Spinal chondroma of the lumbar tract: case report

Affiliations
Review

Spinal chondroma of the lumbar tract: case report

P Gaetani et al. Surg Neurol. 1996 Dec.

Abstract

Background: Cartilage-forming tumors are benign cartilaginous tumors that rarely affect the spinal canal: they account for 2% of all spinal tumors and 2.6% of all benign bone tumors. Pathologically, they may be classified as chondromas, osteochondromas, chondroblastomas, and chondromyxoid fibromas. This oncotype may remain asymptomatic (it is confined within the vertebral structure) or may present as a hard paravertebral swelling (it invades the paravertebral structures) or more rarely, with a slowly-developing neurologic syndrome (it extends into the vertebral canal).

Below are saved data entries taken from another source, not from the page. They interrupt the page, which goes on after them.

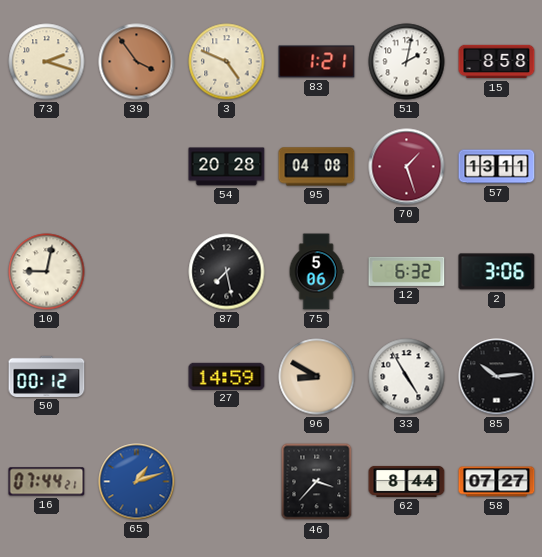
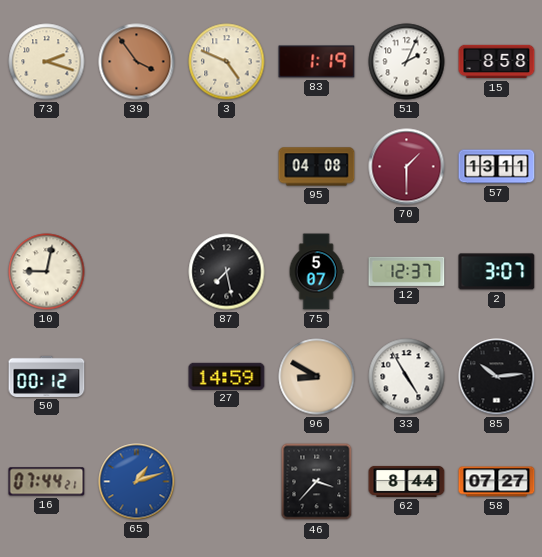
83: 1:21 -> 1:19
51: 2:02 -> 2:04
54: 20:28 -> none
70: 1:27 -> 1:30
75: 5:06 -> 5:07
12: 6:32 -> 12:37
2: 3:06 -> 3:07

Methods: Thirty-one cases have been reported (including our case) of benign cartilage-forming tumors localized in the lumbar column. Only three cases of chondroma of the lumbar spine presented with lumbar radicular pain. We report a fourth case and review clinical and radiologic characteristics of these lesions.

Results: Eleven out of the 31 cases were diagnosed as chondromas, 17 as osteochondromas, while in three cases the histopathologic diagnosis was not reported. Seventeen cases originated from the neural arch, seven from the vertebral body, two from the spinous process, and in five cases the exact localization was not reported. This tumor is more frequent in males (21 cases out of 31), than in females (five cases); in five cases the sex was not reported. Mean duration of symptoms was 23 +/- 5.1 months (range: 1-96); chondromas have a short clinical history before diagnosis (13.8 +/- 3.4 months) compared to osteochondromas (28.6 +/- 7.6). Clinical presentation with local swelling is reported in 10 cases, in 10 cases local pain without radicular irradiation, in six cases lumbar pain with sciatica, in two cases signs and symptoms of cord compression, one case of cauda syndrome, while in four cases no clinical details are reported. Among the six cases presenting with sciatica, four were chondromas (in all cases the L4 level was involved), and one osteochondroma, while in one case the histopathologic diagnosis was not reported.

Conclusion: Computed tomography is important and indispensable for preoperative diagnosis, giving a precise indication of tumor extent and location and its relationship to the adjacent structures; while MRI is helpful in detecting patterns related to histologic malignancy. It is important to examine the whole tumor histologically because it is known that there may be small areas that show signs of malignancy; thus is more likely in chondromas than osteochondromas.